To get started, I’d take a look at what is already out there. Disaster relief is “sexy” in terms of aid (it’s quick and has fewer moral complexities than your average aid project,) so the field is pretty saturated.
After disasters, especially in very poor countries, all these foreigners come flooding in- and their efforts are not always useful. There are a lot of yahoos out there, and a lot of aid cowboys with good intentions but severely misguided notions who end up sucking up resources, adding to the confusion, and not really helping much of anyone.
After the tsunami in Thailand there were people bringing in stuff like baby bottles and diapers (which rural Thais generally don’t use) and bales of winter clothes that nobody wanted (and which then rotted in the rains and became breeding grounds for disease) and piles of food that depressed local food markets and made it impossible for poor farmers to recover. Unqualified or semi-qualified people came in offering dangerously inadequate physical and psychological health care with a worrying lack of follow up support- people might get one shot in a series of inoculations, and not have the structure to know or get the complete care they needed. And all these extra people clogged up infrastructure and resources that were desperately needed by others. In other words, there are some very good reasons to take the planning of what you are doing very seriously. Sometimes nothing is better than something.

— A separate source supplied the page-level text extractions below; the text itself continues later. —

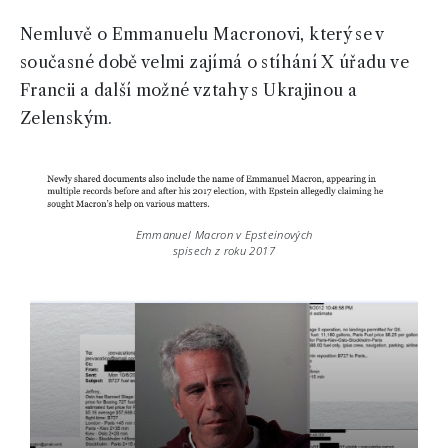
Nemluvě o Emmanuelu Macronovi, který se v
současné době velmi zajímá o stíhání X úřadu ve
Francii a další možné vztahy s Ukrajinou a
Zelenským.
Emmanuel Macron v Epsteinových
spisech z roku 2017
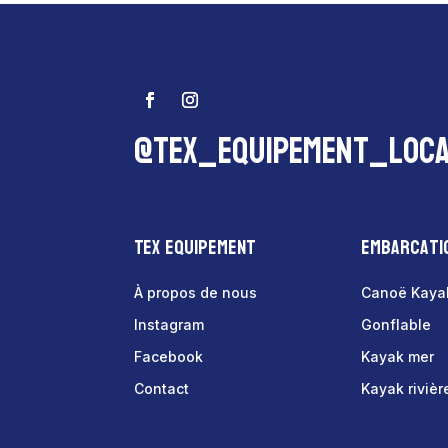
@tex_equipement_loca
Tex Equipement
Embarcati
À propos de nous
Canoë Kaya
Instagram
Gonflable
Facebook
Kayak mer
Contact
Kayak rivièr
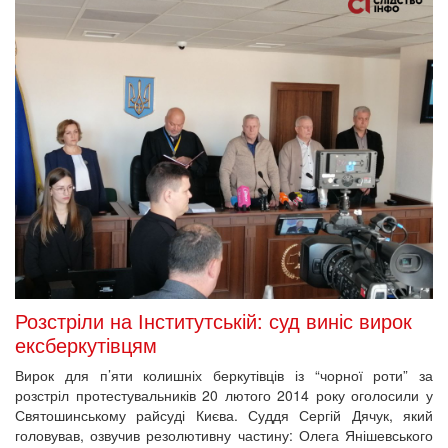
Розстріли на Інститутській: суд виніс вирок
ексберкутівцям
Вирок для п’яти колишніх беркутівців із “чорної роти” за
розстріл протестувальників 20 лютого 2014 року оголосили у
Святошинському райсуді Києва. Суддя Сергій Дячук, який
головував, озвучив резолютивну частину: Олега Янішевського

If your goal is to make the maximum positive impact, you are going to have to do some honest examination of what you can do with the money versus what that money could do in an already existing organization such as the Red Cross. Poor communication between aid providers, service overlap, and projects that end up competing against each other are a massive problem in aid and waste millions. It’s irresponsible to start a project without making sure that you really do have something to offer that can’t be done better elsewhere. The existing organizations (Red Cross, Doctors without Borders, etc.) have spent years putting their infrastructure in place. It’s a waste to completely reinvent the wheel every time someone wants to do good, simply because someone wants to feel like they are in charge.
Once you have done this research and determined what you can contribute, then contact a professor of humanitarian assistance for literature recommendations. The UN and most of the major organizations put up all their literature (including best practices, evaluations of previous efforts, etc.) on the web for free. You can learn from that. There are decades of rigorous studies (and theory to compliment it) trying to suss out exactly what does and does not work. Get a working familiarity in the field. Then you will want to start working with some professionals (or getting some professional knowledge) regarding designing aid projects. There is a whole set of lingo and some key tools you will need to be able to learn to be taken seriously in the field.
I’m not trying to burst your bubble, but rather encourage you to dream in a constructive way. One person can make a huge difference, and lots of world-changing projects have started with a dream. But it’s equally true that anyone who can scrape up money for a plane ticket can start thinking they are going to be able to help out, and unfortunately that isn’t true. If you are going to think about how to do this, you have to think from the beginning about how to do the best possible job.